Os pacotes chamavam clippings e atendiam os gostos.

Havia pedidos de clipping de todo tipo, o ortodoxo, o heterodoxo.

Ele trabalhava sobre a primeira fornada dos jornais do dia, jornais de toda fama, Brasil afora, papel quente, alguns dias vinham revistas também.

Havia clientes interessados em pacotes sexuais de poderosos, outros em fotos apenas, alguns interessados numa palavra só. Segundafeira era o caçador de palavra.

Com o passar das madrugadas, semanas, meses, anos, Segundafeira tinha em casa uma gigantesca coleção.

Com a chegada do computador sua coleção perdeu o fermento.

Segundafeira foi despedido.

A empresa faliu.

As pegadas daquele trabalho de anos ficou na coleção particular no fundo de sua casa, ao lado do banheirinho. De cada clipping, ele guardava um exemplar consigo.

Olhava o quarto do fundo agora e chorava desempregado.

Passou a fotografar e publicar em rede social toda sua coleção.

Era a prova de que vivera.

Houve um grave problema com a publicação na internet de sua coleção de pacotes sexuais de poderosos.

Começou a sofrer perseguição nas redes sociais e ameaças de morte.

A danação foi uma postagem da foto antiga de dois poderosos jovens na calçada com a placa de uma sauna ao fundo.

Um tinha virado Senador.

Era piada pronta.

Segundafeira era na prática retalhador de mundos sem ser canivete, tesoura, novela, série, escritor, montador de filme.

Tinha animalescamente desenvolvido um faro.

Um faro para saber do vento dos poderosos, da direção de seu sopro, de seu logro.

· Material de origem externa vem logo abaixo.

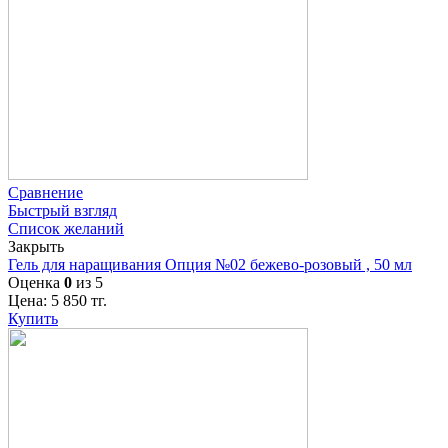
Сравнение
Быстрый взгляд
Список желаний
Закрыть
Гель для наращивания Опция №02 бежево-розовый , 50 мл
Оценка
0
из 5
Цена:
5 850
тг.
Купить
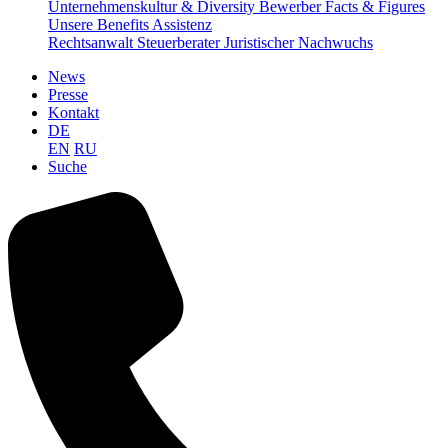
Unternehmenskultur & Diversity
Bewerber Facts & Figures
Unsere Benefits
Assistenz
Rechtsanwalt
Steuerberater
Juristischer Nachwuchs
News
Presse
Kontakt
DE
EN
RU
Suche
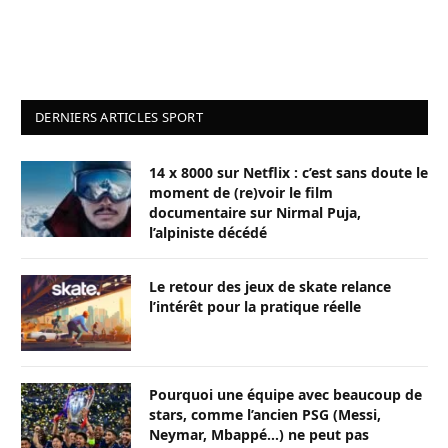
DERNIERS ARTICLES SPORT
14 x 8000 sur Netflix : c’est sans doute le
moment de (re)voir le film
documentaire sur Nirmal Puja,
l’alpiniste décédé
Le retour des jeux de skate relance
l’intérêt pour la pratique réelle
Pourquoi une équipe avec beaucoup de
stars, comme l’ancien PSG (Messi,
Neymar, Mbappé…) ne peut pas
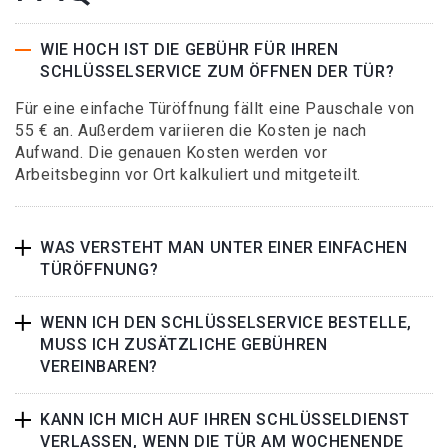
WIE HOCH IST DIE GEBÜHR FÜR IHREN
SCHLÜSSELSERVICE ZUM ÖFFNEN DER TÜR?
Für eine einfache Türöffnung fällt eine Pauschale von
55 € an. Außerdem variieren die Kosten je nach
Aufwand. Die genauen Kosten werden vor
Arbeitsbeginn vor Ort kalkuliert und mitgeteilt.
WAS VERSTEHT MAN UNTER EINER EINFACHEN
TÜRÖFFNUNG?
WENN ICH DEN SCHLÜSSELSERVICE BESTELLE,
MUSS ICH ZUSÄTZLICHE GEBÜHREN
VEREINBAREN?
KANN ICH MICH AUF IHREN SCHLÜSSELDIENST
VERLASSEN, WENN DIE TÜR AM WOCHENENDE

Com esse faro desmentia o escritor argentino, o político da oposição, a universidade, a opinião pública, a casca que veste o mundo de segunda a segunda.

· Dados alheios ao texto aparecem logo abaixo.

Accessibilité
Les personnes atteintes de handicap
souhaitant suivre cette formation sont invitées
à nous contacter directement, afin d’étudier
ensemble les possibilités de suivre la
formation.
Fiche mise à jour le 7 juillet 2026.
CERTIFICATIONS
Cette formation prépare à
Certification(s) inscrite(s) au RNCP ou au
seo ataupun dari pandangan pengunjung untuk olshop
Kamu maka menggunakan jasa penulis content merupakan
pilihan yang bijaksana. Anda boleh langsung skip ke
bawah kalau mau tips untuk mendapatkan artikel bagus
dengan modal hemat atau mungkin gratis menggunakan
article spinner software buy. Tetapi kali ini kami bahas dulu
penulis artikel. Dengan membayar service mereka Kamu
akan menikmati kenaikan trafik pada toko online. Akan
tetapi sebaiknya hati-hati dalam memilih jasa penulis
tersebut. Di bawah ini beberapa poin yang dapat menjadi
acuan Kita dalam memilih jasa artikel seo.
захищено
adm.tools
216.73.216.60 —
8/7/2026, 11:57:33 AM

Dos militares aprendera que a prática sexual aberta e franca era a regra. Que a orgia romana era a regra entre soldados que sempre valorizavam a boa amizade masculina. As cascas de banana jogadas aos olhos da rua não enganavam seu faro profundo de caçador de palavras, de colecionador.

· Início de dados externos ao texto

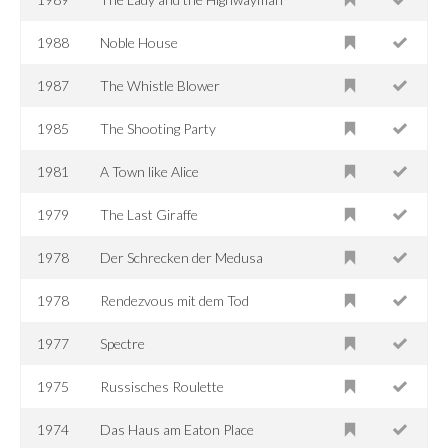
1988
Noble House
1987
The Whistle Blower
1985
The Shooting Party
1981
A Town like Alice
1979
The Last Giraffe
1978
Der Schrecken der Medusa
1978
Rendezvous mit dem Tod
1977
Spectre
1975
Russisches Roulette
1974
Das Haus am Eaton Place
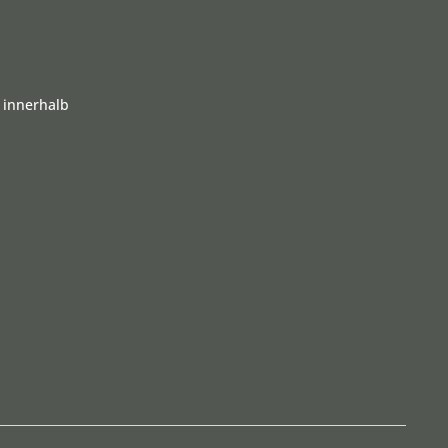
 innerhalb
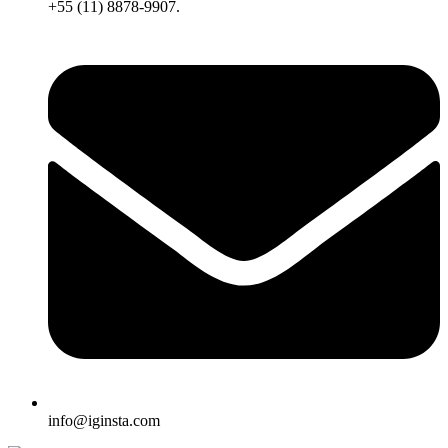
+55 (11) 8878-9907.
info@iginsta.com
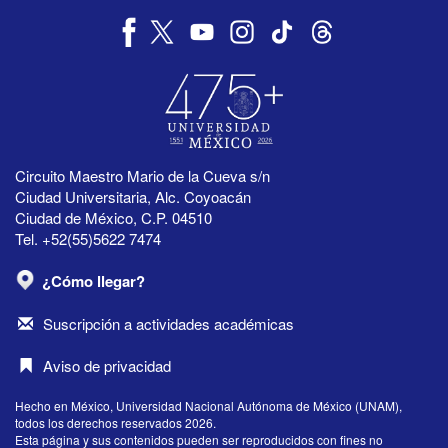
Circuito Maestro Mario de la Cueva s/n
Ciudad Universitaria, Alc. Coyoacán
Ciudad de México, C.P. 04510
Tel. +52(55)5622 7474
¿Cómo llegar?
Suscripción a actividades académicas
Aviso de privacidad
Hecho en México, Universidad Nacional Autónoma de México (UNAM),
todos los derechos reservados 2026.
Esta página y sus contenidos pueden ser reproducidos con fines no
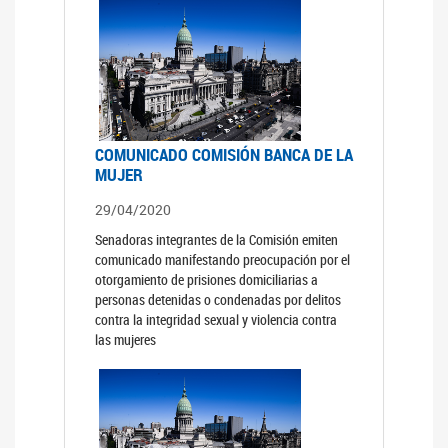
COMUNICADO COMISIÓN BANCA DE LA
MUJER
29/04/2020
Senadoras integrantes de la Comisión emiten
comunicado manifestando preocupación por el
otorgamiento de prisiones domiciliarias a
personas detenidas o condenadas por delitos
contra la integridad sexual y violencia contra
las mujeres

A extrema direita quer a guerra e não se importa com a questão sexual, apenas em como lançar cascas de banana para olhos lerdos.

Hitler era a orgia.

O cheiro do poder atrai gente de tudo que é tipo por onde passa.

Com a inteligência artificial, a máquina faz o trabalho de Segundafeira, caça bajuladores para a reprodução no poder, com o faro de Segundafeira: loucos, sãos, doidivanas, transviados, santos, assexuados, convertidos de araque, famílias, soltos. Há o grande olho de Segundafeira, o grande nariz, as grandes mãos, de tudo juntar, separar, recortar, bater no liquidificador e beber, beber o elixir do poder que gera ilusão de que a paisagem crescente de desigualdade faz parte da natureza. O licor que enlouquece.

Segundafeira foi dispensado, engolido, comido por todos os poros, roubaram-lhe o faro ao poder, o faro, antes do ato, antes da marca, antes da performance.

O faro que organiza a obediência universal, sádica, cínica, onde cabem como fregueses os adoradores de Sade, não há o que não caiba, é plástico, é o agora, está aí.

Assustado, o personagem do filme mexicano queria voltar para o útero da mãe, reverter, reverter, ir para o escuro.

Segundafeira foi morto na rua de madrugada, vinte tiros, no fim da Augusta, centro de São Paulo, em instantes sua foto saiu na rede social, morto, rede social que tinha o mesmo nome do jornal de antigamente.